Customer Churn Prediction

Built a machine learning project on 72,000+ ISP customer records to predict churn. Compared 6 classification models — Random Forest performed best at 93% accuracy. Done as a self-learning project on Kaggle.

Introduction

A complete machine learning project built on a real-world Internet Service Provider dataset (72,274 customer records, 11 features) to predict customer churn — identifying which customers are likely to cancel their subscription.

The project covers the full data science pipeline from raw data to model comparison:

Exploratory Data Analysis: Investigated churn distribution, TV and movie package subscription patterns, service failure frequency, subscription age trends, and download/upload behavior. Used countplots, histograms, jointplots, boxplots, pairplots, and a correlation heatmap to surface key patterns. Key finding: remaining contract duration showed the strongest negative correlation with churn.

Data Cleaning & Feature Engineering: Handled missing values using median imputation for remaining contract (29% missing) and mean imputation for download/upload averages. Removed irrelevant ID column to streamline the feature set.

Feature Selection: Applied ExtraTreesClassifier feature importance scoring across all 9 predictors. Remaining contract duration dominated with 52.7% importance score. Dropped the two lowest-importance features (service failure count and download over limit) to retain the top 7 predictors. Applied StandardScaler for normalization before modeling.
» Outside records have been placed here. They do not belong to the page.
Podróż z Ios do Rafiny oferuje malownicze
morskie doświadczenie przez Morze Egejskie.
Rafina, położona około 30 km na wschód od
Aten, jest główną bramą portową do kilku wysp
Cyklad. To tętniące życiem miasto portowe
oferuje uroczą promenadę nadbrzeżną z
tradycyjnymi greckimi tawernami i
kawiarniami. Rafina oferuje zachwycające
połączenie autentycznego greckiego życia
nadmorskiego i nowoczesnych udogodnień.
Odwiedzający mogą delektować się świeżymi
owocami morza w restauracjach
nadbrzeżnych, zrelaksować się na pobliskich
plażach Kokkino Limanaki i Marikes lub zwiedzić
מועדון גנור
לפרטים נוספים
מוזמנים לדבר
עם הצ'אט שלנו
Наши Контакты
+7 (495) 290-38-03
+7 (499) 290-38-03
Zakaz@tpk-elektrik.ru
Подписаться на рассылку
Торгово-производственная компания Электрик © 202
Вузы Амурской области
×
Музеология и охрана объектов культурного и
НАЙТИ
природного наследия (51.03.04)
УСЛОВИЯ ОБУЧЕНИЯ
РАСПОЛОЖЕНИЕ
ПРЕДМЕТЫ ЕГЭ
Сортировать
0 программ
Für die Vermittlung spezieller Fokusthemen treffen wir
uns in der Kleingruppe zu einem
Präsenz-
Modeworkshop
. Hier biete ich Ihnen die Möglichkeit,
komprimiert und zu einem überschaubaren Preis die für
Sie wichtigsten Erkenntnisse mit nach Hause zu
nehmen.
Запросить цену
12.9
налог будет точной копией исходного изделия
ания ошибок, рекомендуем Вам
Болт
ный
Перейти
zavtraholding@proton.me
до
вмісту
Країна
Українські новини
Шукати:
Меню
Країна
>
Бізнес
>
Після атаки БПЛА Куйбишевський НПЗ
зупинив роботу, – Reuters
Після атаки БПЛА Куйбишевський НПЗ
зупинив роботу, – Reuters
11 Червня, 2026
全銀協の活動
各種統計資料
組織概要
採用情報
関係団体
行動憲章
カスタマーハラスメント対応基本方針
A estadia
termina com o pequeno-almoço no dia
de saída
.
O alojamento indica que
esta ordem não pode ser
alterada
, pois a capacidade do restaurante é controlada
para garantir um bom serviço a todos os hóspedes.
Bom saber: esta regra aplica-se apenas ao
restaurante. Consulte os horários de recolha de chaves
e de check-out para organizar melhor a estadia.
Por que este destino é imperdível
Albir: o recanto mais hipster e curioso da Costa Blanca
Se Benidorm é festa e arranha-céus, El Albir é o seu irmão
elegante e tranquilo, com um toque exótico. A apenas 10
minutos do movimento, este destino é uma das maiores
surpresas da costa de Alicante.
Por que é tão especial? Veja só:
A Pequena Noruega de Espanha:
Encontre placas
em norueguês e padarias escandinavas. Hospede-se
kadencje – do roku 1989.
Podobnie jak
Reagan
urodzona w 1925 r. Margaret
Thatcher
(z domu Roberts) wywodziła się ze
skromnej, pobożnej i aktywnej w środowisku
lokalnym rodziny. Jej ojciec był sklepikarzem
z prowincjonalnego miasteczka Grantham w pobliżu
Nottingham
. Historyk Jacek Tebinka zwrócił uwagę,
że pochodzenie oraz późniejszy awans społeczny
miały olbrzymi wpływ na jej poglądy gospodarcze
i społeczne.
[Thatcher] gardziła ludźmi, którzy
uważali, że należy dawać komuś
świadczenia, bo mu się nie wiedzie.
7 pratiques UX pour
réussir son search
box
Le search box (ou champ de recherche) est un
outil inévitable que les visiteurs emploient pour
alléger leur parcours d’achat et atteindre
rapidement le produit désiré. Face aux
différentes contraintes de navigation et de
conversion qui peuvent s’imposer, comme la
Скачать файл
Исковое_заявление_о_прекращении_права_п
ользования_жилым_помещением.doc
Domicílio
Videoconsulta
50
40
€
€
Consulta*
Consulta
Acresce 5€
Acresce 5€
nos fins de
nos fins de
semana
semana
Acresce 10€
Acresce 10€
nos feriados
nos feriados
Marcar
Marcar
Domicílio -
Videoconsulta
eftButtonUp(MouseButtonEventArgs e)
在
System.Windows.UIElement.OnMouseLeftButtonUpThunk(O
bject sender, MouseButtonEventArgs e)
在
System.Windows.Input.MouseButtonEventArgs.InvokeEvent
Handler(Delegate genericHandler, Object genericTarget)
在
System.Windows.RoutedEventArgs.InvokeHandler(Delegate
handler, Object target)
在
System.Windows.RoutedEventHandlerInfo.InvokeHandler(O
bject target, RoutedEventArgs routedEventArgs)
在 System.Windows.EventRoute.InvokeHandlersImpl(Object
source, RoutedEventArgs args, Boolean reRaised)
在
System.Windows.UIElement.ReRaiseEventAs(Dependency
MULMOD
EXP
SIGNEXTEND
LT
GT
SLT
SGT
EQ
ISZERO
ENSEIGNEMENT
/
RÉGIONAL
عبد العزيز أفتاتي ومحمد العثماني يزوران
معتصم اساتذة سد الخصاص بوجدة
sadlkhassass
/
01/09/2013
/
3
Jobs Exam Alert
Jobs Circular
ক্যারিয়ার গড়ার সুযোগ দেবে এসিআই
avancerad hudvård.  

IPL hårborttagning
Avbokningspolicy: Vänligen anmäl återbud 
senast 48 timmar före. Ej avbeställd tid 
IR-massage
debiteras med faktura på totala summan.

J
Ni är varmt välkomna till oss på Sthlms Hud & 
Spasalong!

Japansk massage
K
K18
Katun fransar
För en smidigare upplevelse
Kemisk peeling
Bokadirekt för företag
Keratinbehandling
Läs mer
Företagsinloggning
Model Comparison: Trained and evaluated 6 classification algorithms — Logistic Regression, K-Nearest Neighbors, Decision Tree, Random Forest, Support Vector Machine, and Gaussian Naive Bayes — comparing Accuracy, Precision, and Recall for each using confusion matrices.

Results:

– Random Forest → 93.45% accuracy (best performer)
– Decision Tree → 91.02%
– KNN (k=10) → 89.90%
– Logistic Reg → 83.50%
– Gaussian NB → 78.86%
– SVM (sigmoid)→ 74.32%

 

Random Forest, Decision Tree, and KNN were identified as the top three models suitable for deployment on this classification problem.

Skills

  • Python
  • Pandas
  • Numpy
  • Matplotlib/Seaborn
  • Machine Learning
  • Jupyter Notebook